Of course, I also believe that this information would probably be better used by a government led by people who actually care about the well-being of people, rather than the financial health of their corporate cronies.

Of course, I also believe that this information would probably be better used by a government led by people who actually care about the well-being of people, rather than the financial health of their corporate cronies.

Nevertheless, I persisted, and  I dutifully plodded through.

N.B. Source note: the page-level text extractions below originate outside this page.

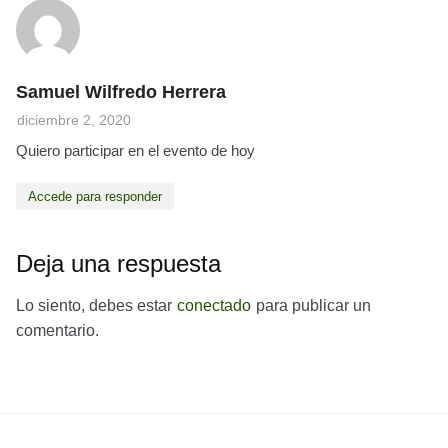
Samuel Wilfredo Herrera
diciembre 2, 2020
Quiero participar en el evento de hoy
Accede para responder
Deja una respuesta
Lo siento, debes estar
conectado
para publicar un
comentario.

And yes, the ACS does ask about your citizenship status. But, as an aside, that’s not new. That question was included in the every-ten-year census from 1890 through 1950. According to

Beginning in 1970 and continuing through 2000, The Census Bureau used two different questionnaires to gather information—a short form sent to more than 80 percent of American households, which did not inquire about citizenship, and a long form distributed to fewer than 20 percent of American households, which did [include the citizenship question.]

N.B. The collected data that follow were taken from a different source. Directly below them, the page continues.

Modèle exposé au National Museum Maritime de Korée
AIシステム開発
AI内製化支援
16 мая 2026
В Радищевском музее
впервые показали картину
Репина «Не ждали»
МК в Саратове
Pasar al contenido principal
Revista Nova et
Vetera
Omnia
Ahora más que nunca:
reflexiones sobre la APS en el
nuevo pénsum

The long form was discontinued after 2000, so in 2010, every household received the short form—meaning, in effect, that no one was asked for citizenship data in the big 2010 Census. But households who received the ACS were …Technically, the Census Bureau never actually stopped asking the citizenship question, although since the 2000 census, they have only asked it of around 3.5 million households [2.6 percent of the population] per year.

[Whether it is being added back in to the overall census for 2020 for political reasons is another issue.]

But I digress.

Here are some problems I have with the ACS:

Working your way through it is a bit like stumbling through a maze. Depending on how you answer, say, Question 12a, you are instructed either to skip to Question 15a, or answer Question 12b. [Not real question numbers, in case you’re checking me for accuracy.] There’s a lot of that. You have to repeat the procedure for every member of the household, and I can imagine people getting frustrated and bailing out. [I can just hear the complaints of “ridiculous government bureaucracy” now.]

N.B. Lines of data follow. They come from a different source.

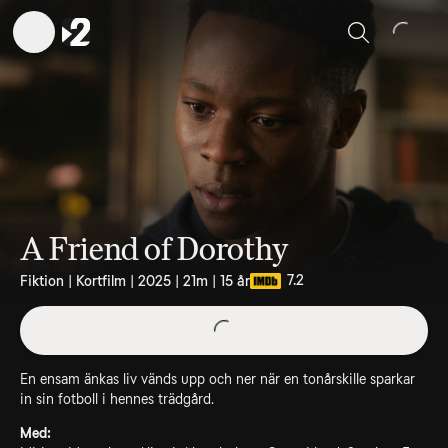
Sök
A Friend of Dorothy
7.2
Fiktion | Kortfilm | 2025 | 21m | 15 år
En ensam änkas liv vänds upp och ner när en tonårskille sparkar
in sin fotboll i hennes trädgård.
Med:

Then, when you get to the part about household income and expenses, you’re really in the weeds. You’re sitting on the couch with your spouse, filling out the form, and you come to the questions about how much you earned in the past 12 months [not the same period as you’re filing for with the IRS, by the way], how much of that was interest and/or dividends, how much was Social Security, or pension, how much you pay per month for natural gas, electricity, sewer, water, personal property taxes and real estate taxes, and homeowners’ or rental insurance.

I’m a homeowner. I pay bills. But I don’t have those numbers at my fingertips. And, let’s face it, after page after page of questions, I’m just too lazy to go to my files to figure out those numbers.  So I estimate. Or guess. Or just pull a number out of the air, just to fill in the blank. And I’m certain that I’m not alone in short-cutting the process. So, how good is the information going to be?

Also, the ACS asked me to indicate my ethnic background or national origin. They offer suggestions, such as Japanese, Polish, etc. But, really, what am I supposed to say? Where my parents and grandparents came from? There’s just one blank, but my family was from several different countries. I didn’t know what to say. That’s why I left it blank. Maybe the government doesn’t really need to know that, anyway.

And I think that that others may not answer that question, as well, because they fear that ethnic information could be used for nefarious purposes—especially by an administration that is so openly anti-immigrant. [Personally, I’m not yet at the stage of paranoia that I worry that ethnic information will be used to send us to internment camps –although there’s some evidence that pre-World-War-II census information was used precisely for that purpose].

In the end, I did my duty as a citizen and mailed it in—in the conveniently supplied pre-paid envelope. But I have my doubts about the usefulness and privacy of the information I’ve supplied. In today’s prevailing political atmosphere, I’m guessing that many others share my suspicions, and that there will be a lot of spaces left blank and surveys tossed in the trash. That’s a sad development for our country.